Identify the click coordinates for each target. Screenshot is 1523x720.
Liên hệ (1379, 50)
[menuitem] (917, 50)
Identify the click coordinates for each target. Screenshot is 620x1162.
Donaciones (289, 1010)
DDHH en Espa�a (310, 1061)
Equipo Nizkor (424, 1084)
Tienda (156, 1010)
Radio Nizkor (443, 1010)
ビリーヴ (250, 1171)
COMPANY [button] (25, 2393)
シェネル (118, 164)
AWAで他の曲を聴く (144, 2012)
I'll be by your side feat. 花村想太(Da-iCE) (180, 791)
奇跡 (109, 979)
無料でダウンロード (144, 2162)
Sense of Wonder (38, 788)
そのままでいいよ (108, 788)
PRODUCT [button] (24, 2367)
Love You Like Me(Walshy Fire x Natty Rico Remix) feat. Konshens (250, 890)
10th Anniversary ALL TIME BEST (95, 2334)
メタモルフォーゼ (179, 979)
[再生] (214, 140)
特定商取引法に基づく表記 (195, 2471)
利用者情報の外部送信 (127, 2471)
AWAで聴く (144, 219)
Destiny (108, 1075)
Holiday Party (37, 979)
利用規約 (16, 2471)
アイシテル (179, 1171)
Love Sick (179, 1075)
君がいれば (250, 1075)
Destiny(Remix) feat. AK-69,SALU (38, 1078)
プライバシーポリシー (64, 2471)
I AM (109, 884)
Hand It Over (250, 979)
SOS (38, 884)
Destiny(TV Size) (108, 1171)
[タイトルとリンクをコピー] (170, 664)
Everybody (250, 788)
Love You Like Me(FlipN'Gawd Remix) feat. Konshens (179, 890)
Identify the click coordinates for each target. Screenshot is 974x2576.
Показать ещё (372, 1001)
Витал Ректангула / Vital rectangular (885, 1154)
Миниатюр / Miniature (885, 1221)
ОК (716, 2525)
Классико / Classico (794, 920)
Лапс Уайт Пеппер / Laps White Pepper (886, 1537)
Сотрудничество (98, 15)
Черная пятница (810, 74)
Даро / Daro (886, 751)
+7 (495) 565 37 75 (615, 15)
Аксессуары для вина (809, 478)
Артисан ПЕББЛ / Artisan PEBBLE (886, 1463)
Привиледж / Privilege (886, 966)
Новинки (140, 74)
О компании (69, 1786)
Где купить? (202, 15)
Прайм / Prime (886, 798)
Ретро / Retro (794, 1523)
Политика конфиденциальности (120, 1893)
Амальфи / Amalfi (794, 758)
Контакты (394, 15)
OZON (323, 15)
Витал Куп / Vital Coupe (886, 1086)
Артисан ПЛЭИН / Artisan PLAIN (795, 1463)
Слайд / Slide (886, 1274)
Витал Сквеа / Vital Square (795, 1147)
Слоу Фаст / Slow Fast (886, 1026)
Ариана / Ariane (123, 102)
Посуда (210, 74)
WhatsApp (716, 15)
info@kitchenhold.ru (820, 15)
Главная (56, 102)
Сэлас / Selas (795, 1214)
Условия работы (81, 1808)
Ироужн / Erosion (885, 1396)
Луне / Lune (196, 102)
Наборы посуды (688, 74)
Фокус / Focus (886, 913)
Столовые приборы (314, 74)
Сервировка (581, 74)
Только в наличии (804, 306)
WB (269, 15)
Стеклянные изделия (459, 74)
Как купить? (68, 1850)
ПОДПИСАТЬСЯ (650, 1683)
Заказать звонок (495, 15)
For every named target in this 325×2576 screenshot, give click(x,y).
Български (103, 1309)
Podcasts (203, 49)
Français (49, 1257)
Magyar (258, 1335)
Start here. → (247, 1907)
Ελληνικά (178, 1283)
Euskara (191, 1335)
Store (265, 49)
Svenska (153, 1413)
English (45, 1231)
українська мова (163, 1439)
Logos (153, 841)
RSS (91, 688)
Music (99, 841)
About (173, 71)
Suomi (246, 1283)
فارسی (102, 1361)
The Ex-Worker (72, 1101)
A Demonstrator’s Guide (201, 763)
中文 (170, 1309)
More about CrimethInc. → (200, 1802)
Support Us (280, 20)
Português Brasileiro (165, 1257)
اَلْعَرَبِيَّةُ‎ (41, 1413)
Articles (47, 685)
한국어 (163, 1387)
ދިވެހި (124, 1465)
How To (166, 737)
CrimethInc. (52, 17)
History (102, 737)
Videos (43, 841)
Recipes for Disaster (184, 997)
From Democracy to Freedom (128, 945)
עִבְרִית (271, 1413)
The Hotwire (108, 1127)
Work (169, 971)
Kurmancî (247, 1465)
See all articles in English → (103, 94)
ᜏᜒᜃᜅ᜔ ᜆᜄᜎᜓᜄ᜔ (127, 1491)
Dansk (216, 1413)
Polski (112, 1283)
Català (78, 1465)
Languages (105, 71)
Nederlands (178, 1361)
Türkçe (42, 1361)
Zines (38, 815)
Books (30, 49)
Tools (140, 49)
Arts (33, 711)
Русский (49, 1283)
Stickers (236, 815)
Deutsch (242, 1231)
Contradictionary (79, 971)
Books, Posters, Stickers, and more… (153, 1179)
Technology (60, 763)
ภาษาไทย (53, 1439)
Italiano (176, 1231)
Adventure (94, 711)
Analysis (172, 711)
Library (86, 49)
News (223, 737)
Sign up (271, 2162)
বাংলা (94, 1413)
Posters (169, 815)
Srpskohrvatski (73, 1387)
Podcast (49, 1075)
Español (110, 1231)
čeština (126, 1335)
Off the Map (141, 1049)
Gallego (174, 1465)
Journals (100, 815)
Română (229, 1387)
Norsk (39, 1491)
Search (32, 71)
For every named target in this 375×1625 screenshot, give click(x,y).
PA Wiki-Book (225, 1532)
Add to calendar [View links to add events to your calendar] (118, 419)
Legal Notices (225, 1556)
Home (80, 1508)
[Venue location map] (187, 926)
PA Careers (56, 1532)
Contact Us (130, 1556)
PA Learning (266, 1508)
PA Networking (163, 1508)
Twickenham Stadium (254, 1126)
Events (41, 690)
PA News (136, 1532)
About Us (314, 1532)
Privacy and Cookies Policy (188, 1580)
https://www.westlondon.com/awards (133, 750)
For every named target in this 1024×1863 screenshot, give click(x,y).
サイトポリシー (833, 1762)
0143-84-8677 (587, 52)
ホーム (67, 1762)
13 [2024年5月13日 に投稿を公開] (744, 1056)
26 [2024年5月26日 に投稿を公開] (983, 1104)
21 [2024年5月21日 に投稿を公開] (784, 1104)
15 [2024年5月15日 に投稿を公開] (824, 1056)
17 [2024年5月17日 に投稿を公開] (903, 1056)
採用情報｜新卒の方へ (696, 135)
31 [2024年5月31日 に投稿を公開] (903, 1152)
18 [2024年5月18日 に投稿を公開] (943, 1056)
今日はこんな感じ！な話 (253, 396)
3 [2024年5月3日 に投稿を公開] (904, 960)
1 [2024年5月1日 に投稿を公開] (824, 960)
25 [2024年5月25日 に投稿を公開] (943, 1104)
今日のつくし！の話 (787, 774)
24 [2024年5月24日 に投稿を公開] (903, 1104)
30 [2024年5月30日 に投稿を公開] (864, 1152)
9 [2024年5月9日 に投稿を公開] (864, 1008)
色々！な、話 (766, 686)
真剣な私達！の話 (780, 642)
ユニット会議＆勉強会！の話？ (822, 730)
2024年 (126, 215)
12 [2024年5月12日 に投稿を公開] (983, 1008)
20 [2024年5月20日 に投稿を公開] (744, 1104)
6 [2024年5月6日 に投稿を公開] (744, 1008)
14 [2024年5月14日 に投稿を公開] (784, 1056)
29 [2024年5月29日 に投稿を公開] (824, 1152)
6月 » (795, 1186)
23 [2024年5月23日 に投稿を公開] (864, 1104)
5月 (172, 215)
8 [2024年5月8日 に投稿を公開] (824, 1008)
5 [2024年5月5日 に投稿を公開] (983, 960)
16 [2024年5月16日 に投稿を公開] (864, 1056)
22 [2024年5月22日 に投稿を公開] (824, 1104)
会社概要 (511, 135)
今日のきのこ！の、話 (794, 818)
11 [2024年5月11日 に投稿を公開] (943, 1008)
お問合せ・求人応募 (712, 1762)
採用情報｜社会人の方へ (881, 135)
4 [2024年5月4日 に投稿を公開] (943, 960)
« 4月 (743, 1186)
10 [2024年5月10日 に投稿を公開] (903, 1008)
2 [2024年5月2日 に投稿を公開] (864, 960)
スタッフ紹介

━━━━━━

PROBLEM:
Tell how many lines of the data include the word "each", and nothing else.

RESULT OF THE EXERCISE:
3